Taehyung non era languido di proposito; gli s'impastava il cervello dinanzi al suo uomo, cantava lusinghe come un grammofono, il cuore nella pancia e tra le gambe. Era lascivo e innocente insieme, una combinazione letale, irresistibile. Jungkook sentì il rossore tingergli il naso, l'epicentro di un terremoto pronto a violentarlo. Taehyung gli arpionò le cosce per farlo crollare, moriva dalla voglia di sentirne il peso, i muscoli intorpiditi e il cazzo ancora turgido; si lasciò schiacciare, per un attimo gli mancò il fiato.

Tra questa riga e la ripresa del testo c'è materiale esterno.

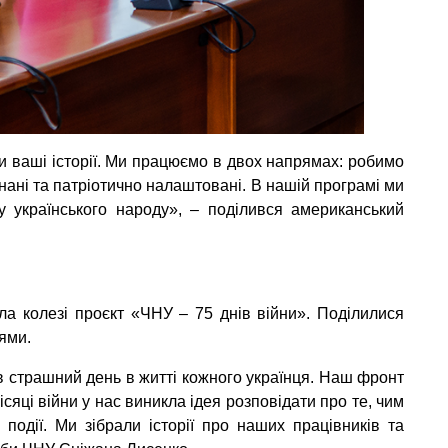
ти ваші історії. Ми працюємо в двох напрямах: робимо
єднані та патріотично налаштовані. В нашій програмі ми
у українського народу», – поділився американський
а колезі проєкт «ЧНУ – 75 днів війни». Поділилися
ями.
в страшний день в житті кожного українця. Наш фронт
сяці війни у нас виникла ідея розповідати про те, чим
події. Ми зібрали історії про наших працівників та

Si guardarono vacui, inebetiti dal piacere, così vicini da potersi mangiare. Jungkook teneva la bocca schiusa, tra i denti un refolo caldo e dolcissimo, come la prima volta. Aveva lasciato socchiuso, pregava nel buio che Taehyung tornasse; sveglio e vigile, un faro coraggioso a umiliare la notte.

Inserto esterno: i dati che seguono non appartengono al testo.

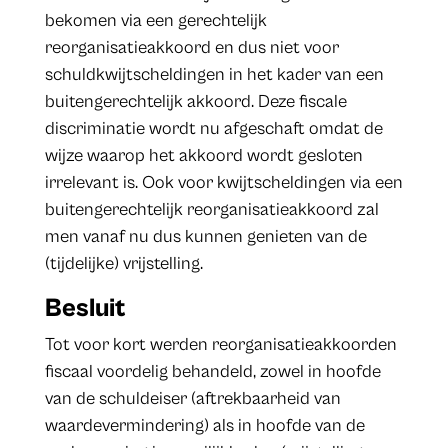
bekomen via een gerechtelijk
reorganisatieakkoord en dus niet voor
schuldkwijtscheldingen in het kader van een
buitengerechtelijk akkoord. Deze fiscale
discriminatie wordt nu afgeschaft omdat de
wijze waarop het akkoord wordt gesloten
irrelevant is. Ook voor kwijtscheldingen via een
buitengerechtelijk reorganisatieakkoord zal
men vanaf nu dus kunnen genieten van de
(tijdelijke) vrijstelling.
Besluit
Tot voor kort werden reorganisatieakkoorden
fiscaal voordelig behandeld, zowel in hoofde
van de schuldeiser (aftrekbaarheid van
waardevermindering) als in hoofde van de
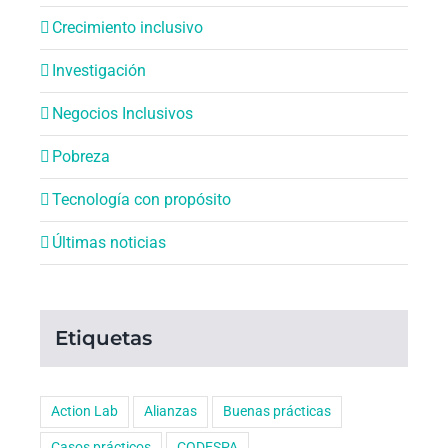
Crecimiento inclusivo
Investigación
Negocios Inclusivos
Pobreza
Tecnología con propósito
Últimas noticias
Etiquetas
Action Lab
Alianzas
Buenas prácticas
Casos prácticos
CODESPA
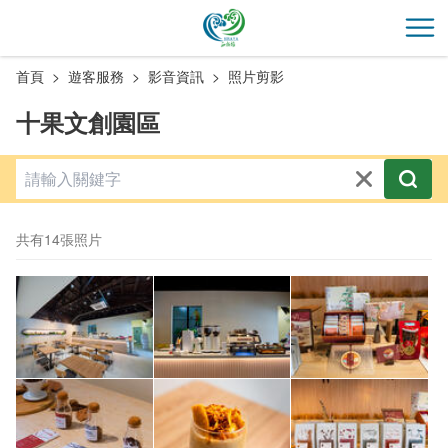
跳
到
開
主
首頁
遊客服務
影音資訊
照片剪影
要
內
十果文創園區
容
區
塊
共有14張照片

Taehyung gli prese le labbra nelle sue, erano piccole e morbide, fradicie d'eccitazione. Succhiò lentamente, l'avrebbe fatto impazzire, una mano nei capelli e l'altra tra le cosce. Jungkook rovesciò gli occhi, si lasciò toccare, permise a Taehyung di viziargli il culo, quel ragazzo aveva l'indice più osceno che avesse mai visto.

«Ho altre quattro dita, sai?» gli sussurrò in bocca, lascivo, «un bacio per ciascuna».

Jungkook avrebbe tanto voluto dargli dello stronzo, ma con la lingua improvvisamente impegnata a divorarlo non sarebbe stato facile parlare.

E davvero il loro amore si era conservato preciso, simmetrico e perfetto, aveva sfidato il tempo e l'aveva sconfitto, cazzo se avevano vinto. Sentì una nuova eccitazione tradirlo e il cazzo di Taehyung gonfiarsi contro la sua pancia, e allora perché, si domandò, se davvero tutto è così magico e miracoloso allora perché.